En des lieux forts retirés aux confins de l’Univers, où les planètes se serrent les unes les autres dans une étroite dépendance régie par les lois d’une extrême gravité, - c’est-à-dire en plein cœur de Paris - régnait un Prince d’apparence débonnaire, bien frais, bien rose, et bien dodu. On lui souffla que son favori lui taillait des croupières et il en conçut une cruelle désillusion. Il confia son amertume à des proches, propulsés aux plus hautes fonctions de l’Etat, tous condisciples de jeunesse et d’étude car tous de la « Promotion Voltaire ». Il murmurait de telle sorte qu’on l’entendît : « Macron m’agace, Macron m’agace ». Et ceux-ci, en pastichant le fameux conte de ce même Voltaire, affublèrent le favori du sobriquet de « Macronmégas ».
Ils suggérèrent au Prince de mettre cette créature à l’épreuve, d’abord parce que c’était un béjaune en politique, ensuite, parce que ses prétentions commençaient à leur faire de l’ombre. Le Prince autorisa Macronmégas, avec valeur d’obligation, à aller affronter le monstre qui agitait, comme les algues au fond des mers, des milliers de têtes au regard interrogateur ; et peut-être réprobateur.

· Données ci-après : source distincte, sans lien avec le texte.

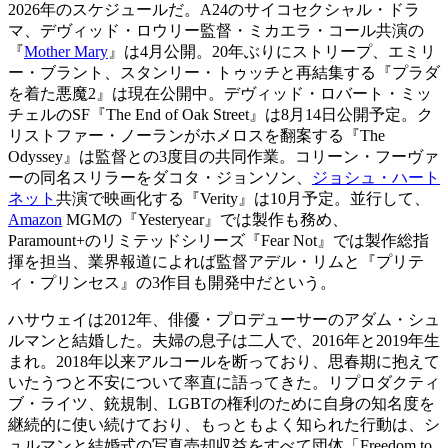
2026年のスケジュールだ。A24のサイコセクシャル・ドラ
マ、デヴィッド・ロウリー監督・ミカエラ・コール共演の
『
Mother Mary
』は4月公開。20年ぶりにストリープ、エミリ
ー・ブラント、スタンリー・トゥッチと再結集する『プラダ
を着た悪魔2』は現在公開中。デヴィッド・ロバート・ミッ
チェルのSF『The End of Oak Street』は8月14日公開予定。ク
リストファー・ノーランがホメロスを翻案する『The
Odyssey』は監督との3度目の共同作業。コリーン・フーヴァ
ーの同名スリラーをダコタ・ジョンソン、
ジョシュ・ハート
ネット
共演で映画化する『Verity』は10月予定。並行して、
Amazon
MGMの『Yesteryear』では製作も務め、
Paramount+のリミテッドシリーズ『Fear Not』では製作総指
揮を担当、業界報道によれば監督アデル・リムと『プリテ
ィ・プリンセス』の3作目も開発中だという。
ハサウェイは2012年、俳優・プロデューサーのアダム・シュ
ルマンと結婚した。夫婦の息子は二人で、2016年と2019年生
まれ。2018年以来アルコールを断っており、思春期に抱えて
いたうつと不安について率直に語ってきた。リプロダクティ
ブ・ライツ、銃規制、LGBTの権利のために自身の知名度を
継続的に使い続けており、もっともよく知られた行動は、シ
ュルマンと結婚式の写真売却収益をすべて団体「Freedom to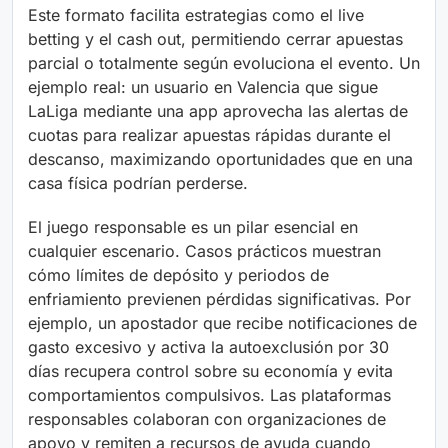
Este formato facilita estrategias como el live
betting y el cash out, permitiendo cerrar apuestas
parcial o totalmente según evoluciona el evento. Un
ejemplo real: un usuario en Valencia que sigue
LaLiga mediante una app aprovecha las alertas de
cuotas para realizar apuestas rápidas durante el
descanso, maximizando oportunidades que en una
casa física podrían perderse.
El juego responsable es un pilar esencial en
cualquier escenario. Casos prácticos muestran
cómo límites de depósito y periodos de
enfriamiento previenen pérdidas significativas. Por
ejemplo, un apostador que recibe notificaciones de
gasto excesivo y activa la autoexclusión por 30
días recupera control sobre su economía y evita
comportamientos compulsivos. Las plataformas
responsables colaboran con organizaciones de
apoyo y remiten a recursos de ayuda cuando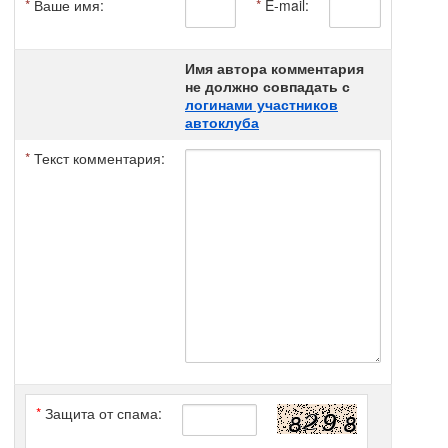
*
Ваше имя:
*
E-mail:
Имя автора комментария
не должно совпадать с
логинами участников
автоклуба
*
Текст комментария:
*
Защита от спама: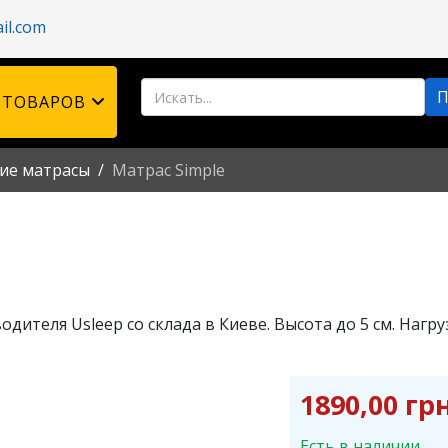
il.com
 ТОВАРОВ
ие матрасы
Матрас Simple
ителя Usleep со склада в Киеве. Высота до 5 см. Нагруз
1890,00 грн
Есть в наличии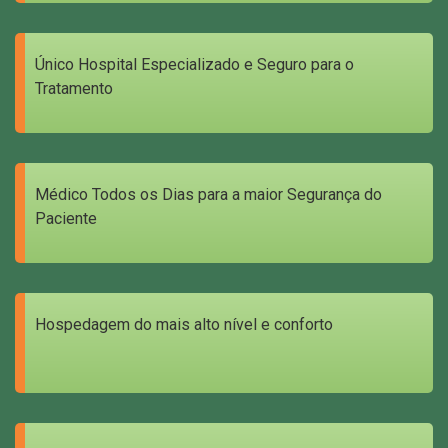
Único Hospital Especializado e Seguro para o
Tratamento
Médico Todos os Dias para a maior Segurança do
Paciente
Hospedagem do mais alto nível e conforto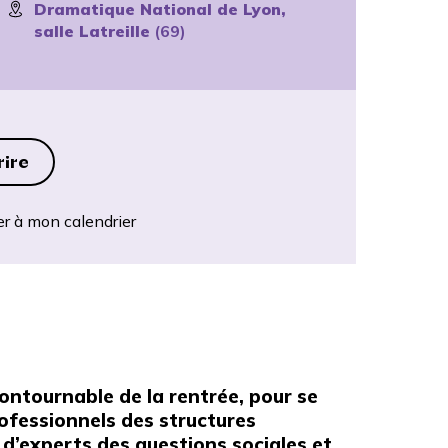
Dramatique National de Lyon,
salle Latreille
(69)
rire
er à mon calendrier
ontournable de la rentrée, pour se
ofessionnels des structures
 d’experts des questions sociales et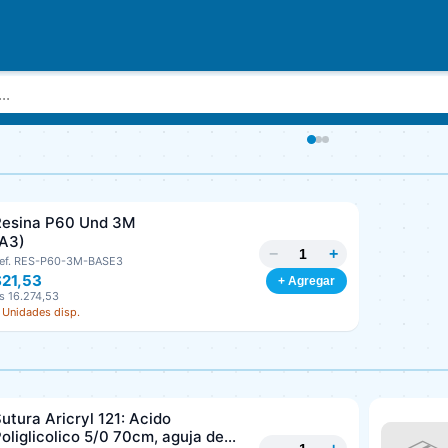
Resina P60 Und 3M
(A3)
−
+
ef. RES-P60-3M-BASE3
$21,53
+ Agregar
s 16.274,53
 Unidades disp.
utura Aricryl 121: Acido
oliglicolico 5/0 70cm, aguja de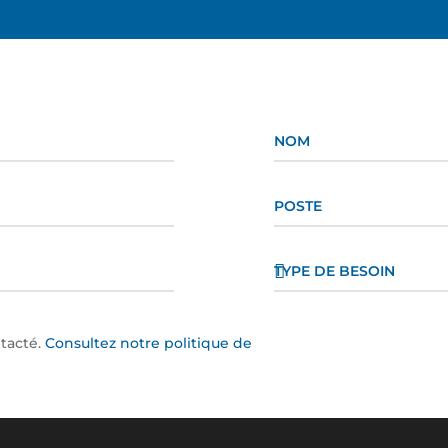
ntacté.
Consultez notre politique de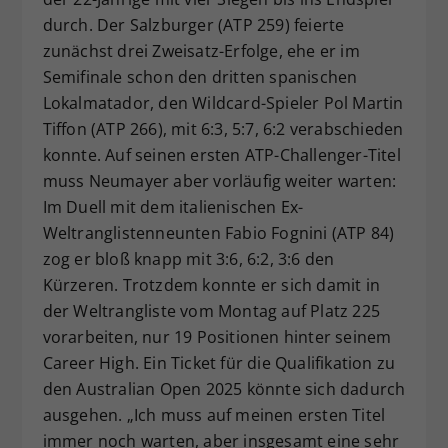
durch. Der Salzburger (ATP 259) feierte
zunächst drei Zweisatz-Erfolge, ehe er im
Semifinale schon den dritten spanischen
Lokalmatador, den Wildcard-Spieler Pol Martin
Tiffon (ATP 266), mit 6:3, 5:7, 6:2 verabschieden
konnte. Auf seinen ersten ATP-Challenger-Titel
muss Neumayer aber vorläufig weiter warten:
Im Duell mit dem italienischen Ex-
Weltranglistenneunten Fabio Fognini (ATP 84)
zog er bloß knapp mit 3:6, 6:2, 3:6 den
Kürzeren. Trotzdem konnte er sich damit in
der Weltrangliste vom Montag auf Platz 225
vorarbeiten, nur 19 Positionen hinter seinem
Career High. Ein Ticket für die Qualifikation zu
den Australian Open 2025 könnte sich dadurch
ausgehen. „Ich muss auf meinen ersten Titel
immer noch warten, aber insgesamt eine sehr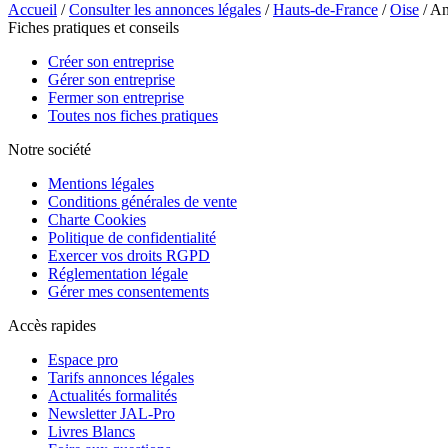
Accueil
/
Consulter les annonces légales
/
Hauts-de-France
/
Oise
/ A
Fiches pratiques et conseils
Créer son entreprise
Gérer son entreprise
Fermer son entreprise
Toutes nos fiches pratiques
Notre société
Mentions légales
Conditions générales de vente
Charte Cookies
Politique de confidentialité
Exercer vos droits RGPD
Réglementation légale
Gérer mes consentements
Accès rapides
Espace pro
Tarifs annonces légales
Actualités formalités
Newsletter JAL-Pro
Livres Blancs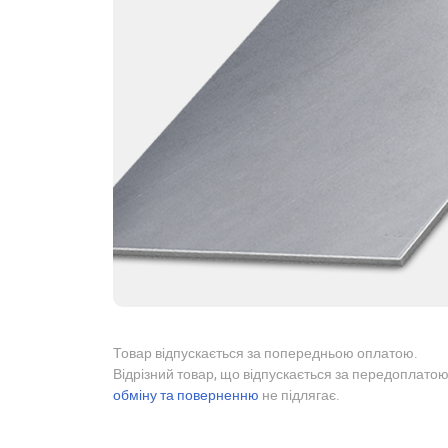
Товар відпускається за попередньою оплатою.
Відрізний товар, що відпускається за передоплатою
обміну та поверненню
не підлягає.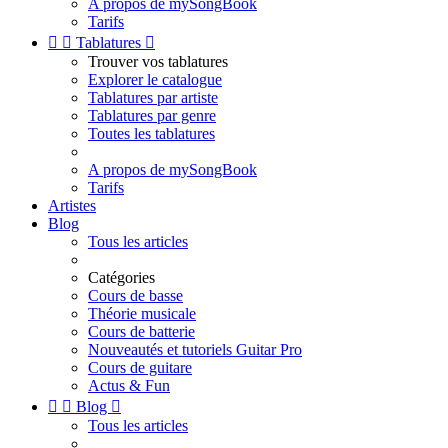
A propos de mySongBook
Tarifs


Tablatures

Trouver vos tablatures
Explorer le catalogue
Tablatures par artiste
Tablatures par genre
Toutes les tablatures
A propos de mySongBook
Tarifs
Artistes
Blog
Tous les articles
Catégories
Cours de basse
Théorie musicale
Cours de batterie
Nouveautés et tutoriels Guitar Pro
Cours de guitare
Actus & Fun


Blog

Tous les articles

Une populace d’apparence soumise mais imprévisible, qui avait porté le Prince au pouvoir, mais qui commençait à gronder.
Macronmégas, tel un nouveau Siegfried, accepta la gageure. Il enfourcha sa comète qui l’expédia sur la Terre des réalités ; ‘un globe fort mal construit, si irrégulier et d’une forme qui parait si ridicule, que tout semble dans le chaos… Les climats sont tels que les lieux sont nécessairement pauvres et mal famés’.

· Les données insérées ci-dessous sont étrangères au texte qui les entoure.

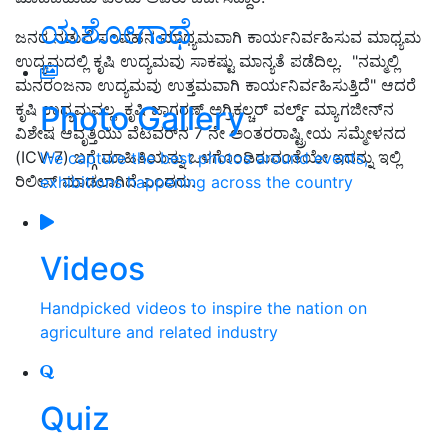
ಯಶೋಗಾಥೆ
ಜನರ ನಡುವೆ ಸಂವಹನ ಮಾಧ್ಯಮವಾಗಿ ಕಾರ್ಯನಿರ್ವಹಿಸುವ ಮಾಧ್ಯಮ
ಉದ್ಯಮದಲ್ಲಿ ಕೃಷಿ ಉದ್ಯಮವು ಸಾಕಷ್ಟು ಮಾನ್ಯತೆ ಪಡೆದಿಲ್ಲ. "ನಮ್ಮಲ್ಲಿ
ಮನರಂಜನಾ ಉದ್ಯಮವು ಉತ್ತಮವಾಗಿ ಕಾರ್ಯನಿರ್ವಹಿಸುತ್ತಿದೆ" ಆದರೆ
Photo Gallery
ಕೃಷಿ ಉದ್ಯಮವಲ್ಲ. ಕೃಷಿ ಜಾಗರಣ್ ಅಗ್ರಿಕಲ್ಚರ್ ವರ್ಲ್ಡ್ ಮ್ಯಾಗಜೀನ್‌ನ
ವಿಶೇಷ ಆವೃತ್ತಿಯು ವೆಟಿವರ್‌ನ 7 ನೇ ಅಂತರರಾಷ್ಟ್ರೀಯ ಸಮ್ಮೇಳನದ
(ICV-7) ಬಗ್ಗೆ ಮಾಹಿತಿಯನ್ನು ಒಳಗೊಂಡಿರುವಂತೆಯೇ ಇದನ್ನು ಇಲ್ಲಿ
We capture the best photos around events,
ರಿಲೀಸ್‌ ಮಾಡಲಾಗಿದೆ ಎಂದರು.
exhibitions happening across the country
Videos
Handpicked videos to inspire the nation on
agriculture and related industry
Quiz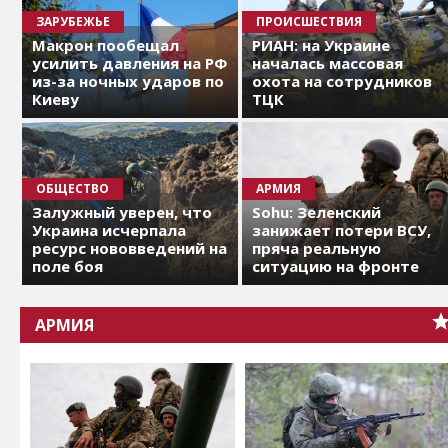
ЗАРУБЕЖЬЕ
ПРОИСШЕСТВИЯ
Макрон пообещал
РИАН: на Украине
усилить давления на РФ
началась массовая
из-за ночных ударов по
охота на сотрудников
Киеву
ТЦК
ОБЩЕСТВО
АРМИЯ
Залужный уверен, что
Sohu: Зеленский
Украина исчерпала
занижает потери ВСУ,
ресурс нововведений на
пряча реальную
поле боя
ситуацию на фронте
АРМИЯ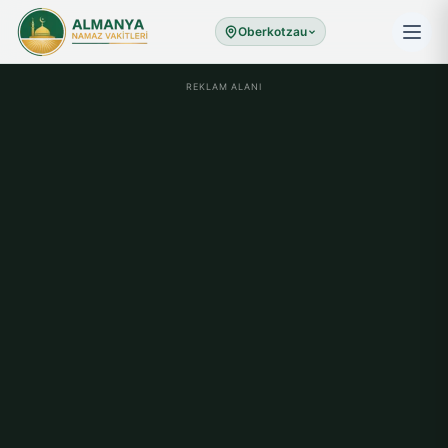
Oberkotzau
REKLAM ALANI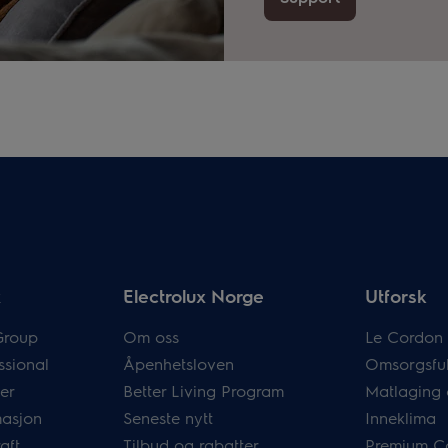
x
Electrolux Norge
Utforsk
Group
Om oss
Le Cordon 
ssional
Åpenhetsloven
Omsorgsful
er
Better Living Program
Matlaging 
masjon
Seneste nytt
Inneklima
aft
Tilbud og rabatter
Premium C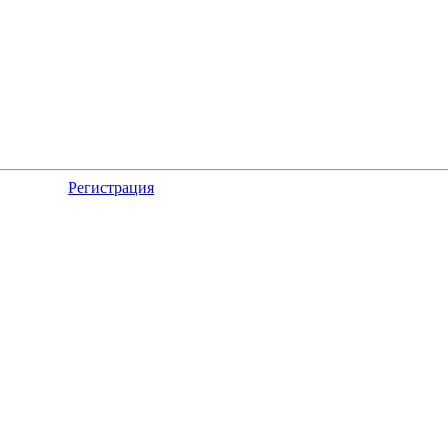
Регистрация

C’est cette comète qui, en l’an de grâce 2014, apparut à Candide dans la lunette qu’il avait mise au point, car délaissant son jardin à son acariâtre Cunégonde, pour avoir la paix, il s’était pris de passion à observer un Ciel inconnu de Galilée lui-même. Un Ciel infernal : l’Enfer politique. La comète provenait de la Constellation des Médias, elle-même jaillie du Trou Noir de la Galaxie des Enarques. Il en calcula la trajectoire et sut la modifier au moyen de miroirs réfléchissants afin qu’elle s’approchât du lieu où il se tenait. Le conducteur de la comète sauta sur une météorite qui est l’objet céleste le plus facile à manœuvrer. Et la météorite termina sa course à proximité des miroirs qui en étaient le piège. Il en débarqua un jeune homme qui, après s’être épousseté de ses particules cosmiques, considéra avec curiosité l’être banal qui venait à sa rencontre.
Ce dernier, fort civil, lui eût volontiers serré la main en signe de politesse, comme une approche d’amitié, quand le jeune homme, d’un geste balladurien, l’arrêta net : « Ne mélangeons pas les torchons et les serviettes, je vous prie, car je n’ai rien pour me désinfecter les mains ».

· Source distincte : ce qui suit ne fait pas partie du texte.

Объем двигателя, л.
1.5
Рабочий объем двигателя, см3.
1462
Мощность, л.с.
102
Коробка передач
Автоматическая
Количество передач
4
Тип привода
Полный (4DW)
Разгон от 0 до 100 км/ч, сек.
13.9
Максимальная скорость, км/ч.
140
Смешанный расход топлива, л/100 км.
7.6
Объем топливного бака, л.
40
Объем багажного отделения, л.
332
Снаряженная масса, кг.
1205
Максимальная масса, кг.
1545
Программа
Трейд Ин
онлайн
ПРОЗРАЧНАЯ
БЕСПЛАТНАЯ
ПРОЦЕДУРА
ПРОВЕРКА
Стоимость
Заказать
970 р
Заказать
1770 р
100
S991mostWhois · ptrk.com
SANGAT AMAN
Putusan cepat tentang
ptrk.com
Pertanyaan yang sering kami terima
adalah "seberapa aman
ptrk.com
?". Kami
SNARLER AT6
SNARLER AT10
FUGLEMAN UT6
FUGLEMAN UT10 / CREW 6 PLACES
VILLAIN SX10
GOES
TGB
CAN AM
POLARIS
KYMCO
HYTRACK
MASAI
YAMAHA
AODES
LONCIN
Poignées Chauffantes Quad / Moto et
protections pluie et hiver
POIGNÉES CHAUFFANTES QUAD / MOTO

- Me ferez-vous alors l’honneur de me dire qui vous êtes ? interrogea l’autochtone un peu surpris d’un accueil aussi réservé.
- On m’appelle Macronmégas.
- Et moi, Candide.
- Vous êtes apparemment de ces petites gens qu’on appelle prolétaires et qui infectent la société. Vous êtes les sans-dents…
- Des sans dents qui peuvent encore mordre.
- Ils sont porteurs du virus de la contestation. Donc, gardez des distances prophylactiques pour éviter que vous me contaminiez.
- J’ai observé, à travers mon télescope politique, que vous venez tout droit d’un astre composé d’une matière grise particulièrement dense, inscrit sur la carte du Ciel, telle que j’ai pu la dresser, sous le sigle QI 135. Le même que celui d’Einstein.
- Je me targue d’avoir un esprit à la fois large et fécond qui brille de tous ses feux. Je scintille. C’est pourquoi l’on m’a recommandé au Prince. Et je l’ai séduit au point que je suis entré dans son intimité. J’ai eu assez d’aplomb pour être son fol par la diversité de mes petites blagues, dont il est friand. Et lui, Prince sans rire sous des dehors compassés, me rétorquait par des petites blagues. C’est à qui serait le meilleur.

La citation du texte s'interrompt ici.